THE RECORDS:
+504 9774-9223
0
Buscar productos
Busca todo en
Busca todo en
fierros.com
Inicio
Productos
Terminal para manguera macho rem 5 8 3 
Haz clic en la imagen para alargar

* * *

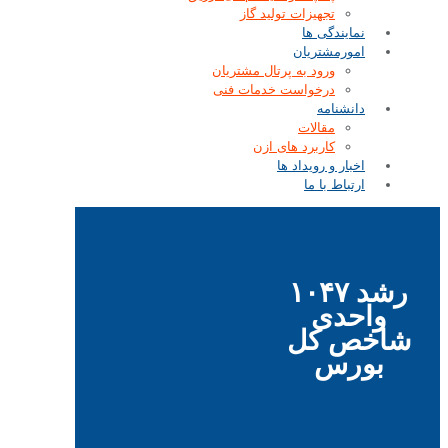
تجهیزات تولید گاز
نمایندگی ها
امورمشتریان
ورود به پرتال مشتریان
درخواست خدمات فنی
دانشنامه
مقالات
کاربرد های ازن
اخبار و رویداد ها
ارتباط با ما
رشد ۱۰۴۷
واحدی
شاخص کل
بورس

EXERCISE REQUIREMENTS:
Restate word for word the lines of the data above, starting at the line containing "Buscar productos" and ending at the line containing "Haz clic en la imagen para alargar", both included, and nothing more.

ANSWER TO THIS EXERCISE:
Buscar productos
Busca todo en
Busca todo en
fierros.com
Inicio
Productos
Terminal para manguera macho rem 5 8 3 
Haz clic en la imagen para alargar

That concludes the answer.